BigQuery vs Snowflake — and the SELECT * that filled a quarterly bill
Mental model for picking the right warehouse for the right org, plus the cost-control levers each one gives you.
The SELECT * that filled a quarterly bill
A junior analyst at a company I worked with ran an exploratory query in BigQuery's UI:
SELECT * FROM events.clicks ORDER BY created_at DESC LIMIT 100;
The events.clicks table was partitioned by date, had four years of data, and was 1.2 PB. With no partition filter, the query scanned the entire table. At BigQuery's on-demand rate (~$6/TB scanned in 2025), the bill for that single query was about $7,000. The analyst wanted to see 100 recent rows. They saw them.
The org-level fix: enable require_partition_filter on every partitioned table — queries without a WHERE date >= ... predicate fail before they execute. The personal fix: WHERE created_at >= CURRENT_DATE - 7 becomes a habit you build in week one. Same mistake on a smaller 8 TB table is only $50, but the habit you didn't form there is the one that bites you on the petabyte table.
How they bill you
BigQuery
- On-demand: $5–6.25 per TB scanned (region-dependent). Only pay for what you read. Beautifully simple, ruinously bad without partition discipline.
- Reserved (slots): prepay for compute. Predictable bill, harder to right-size.
- Levers: partition (by
datetypically), cluster (up to 4 columns, secondary sort within partition),require_partition_filter.
Snowflake
- Warehouse seconds: pay per second of compute time (rounded up to the minute). Bigger warehouse = more parallelism, more $/sec.

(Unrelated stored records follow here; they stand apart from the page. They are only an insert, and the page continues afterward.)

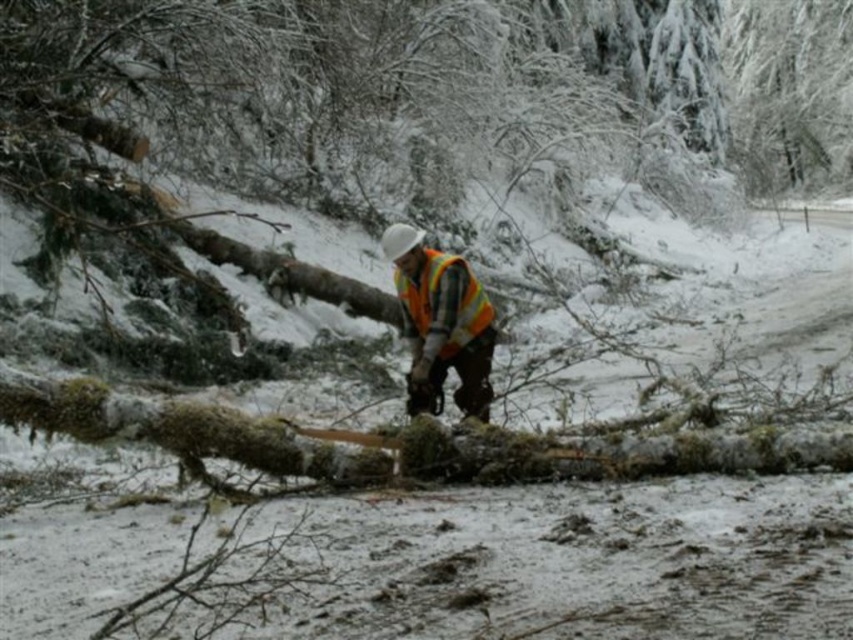 You are a hiker lost in the snowy forest and see the orange reflective vest at center and the reflective orange safety vest at center. Which one is closer to you?

The orange reflective vest at center is closer to the viewer than the reflective orange safety vest at center.

You are a safety inspector reviewing this scene. The safety regulations require that the orange reflective vest must be visible from all angles within a 360 degree radius. Based on the position of the orange reflective vest at center at point (440,323), can you confirm if the vest is positioned correctly to meet this requirement?

The orange reflective vest at center is located at point (440,323), which is the center of the image. Since the vest is centrally positioned, it should be visible from all angles within a 360 degree radius as required by safety regulations.

You are a safety inspector reviewing this scene. You notice two orange safety vests at the center of the image. How far apart are the orange reflective vest at center and the reflective orange safety vest at center?

The orange reflective vest at center is 13.63 centimeters from the reflective orange safety vest at center. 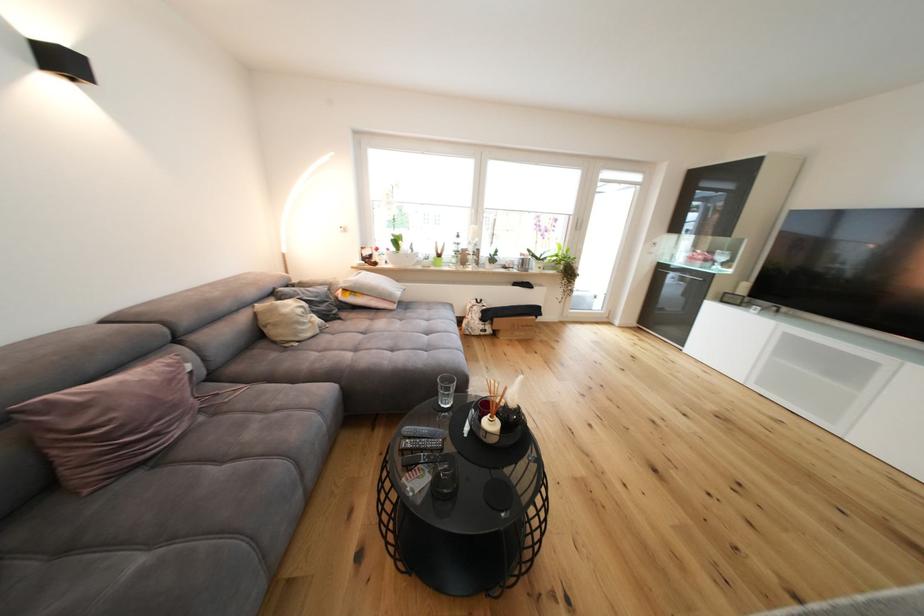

- Levers: warehouse size + auto-suspend (default 10 min idle → drop to 60s in production), clustering (automatic on small tables, manual
CLUSTER BYon large), result cache (free re-reads of identical queries within 24h).
Partition by date, cluster by user — what gets read
date partitions → Mar 1 │ Mar 2 │ Mar 3 │ Mar 4 │ … (1460 daily slabs)
↓
inside one day, clustered by user_id:
user 0001..0099 │ 0100..0199 │ 0200..0299 │ …
(contiguous on disk per cluster)
WHERE created_at >= '2025-03-03'
AND created_at < '2025-03-04' ◄ partition prune: 1 of 1460 (~0.07 %)
AND user_id = 47 ◄ cluster prune: 1 cluster within that day
Without the date filter: full 1.2 PB scan. With require_partition_filter = TRUE on the table, the query fails before it costs you anything — that's the org-level fix from the story.
-- BigQuery
CREATE TABLE events.clicks
PARTITION BY DATE(created_at)
CLUSTER BY user_id, country
OPTIONS (
require_partition_filter = TRUE -- queries without WHERE on created_at fail
)
AS SELECT * FROM staging.clicks;
-- Snowflake
CREATE TABLE events.clicks (
...
)
CLUSTER BY (DATE_TRUNC('day', created_at), country);
-- Snowflake doesn't have hard partitions; clustering keys reorganize micro-partitions.
-- The query that uses both:
SELECT user_id, COUNT(*) AS clicks
FROM events.clicks
WHERE created_at >= '2025-03-01' -- partition prune (BQ) or partition skip (SF)
AND country = 'US' -- cluster prune
GROUP BY user_id;
-- Without these predicates: full scan, full bill.Demonstrate *partition pruning intent* — write a query that filters on a date column and would benefit from partitioning. Return one row, one column `would_partition_prune`, with value `true` (because the query filters on `created_at` with a range predicate, which BigQuery / Snowflake can prune).
Takeaway: cloud warehouses are simple to operate and easy to overspend. BigQuery: partition + cluster + require_partition_filter. Snowflake: warehouse size + auto-suspend + clustering. Watch the cost dashboard every Monday. The $7k-on-a-petabyte story is real; the prevention is WHERE created_at >= ... as a typing habit.